### Work required
Reproduce exactly the lines from the one that holds "rafbrasil.org.br|" through the last line of the entries, both ends included, but not the pictures.

### Records supplied

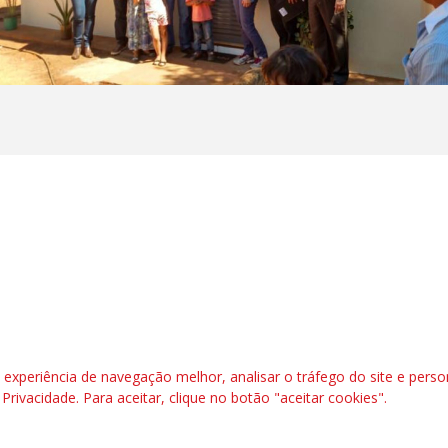
l, 6º andar. Salas 603 a 606 |CEP: 70.304-900
rafbrasil.org.br|
secgeral@fetraf.org.br
xperiência de navegação melhor, analisar o tráfego do site e perso
e Privacidade
. Para aceitar, clique no botão "aceitar cookies".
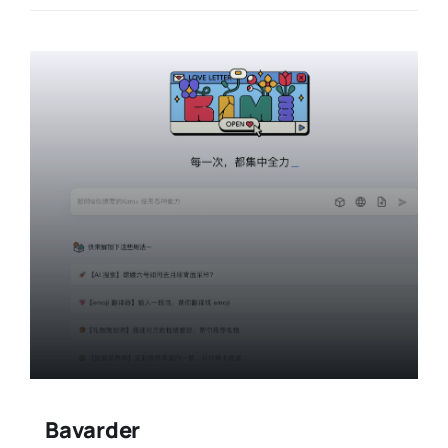
Bavarder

### Exercise answer
rafbrasil.org.br|
secgeral@fetraf.org.br
xperiência de navegação melhor, analisar o tráfego do site e perso
e Privacidade
. Para aceitar, clique no botão "aceitar cookies".
Bavarder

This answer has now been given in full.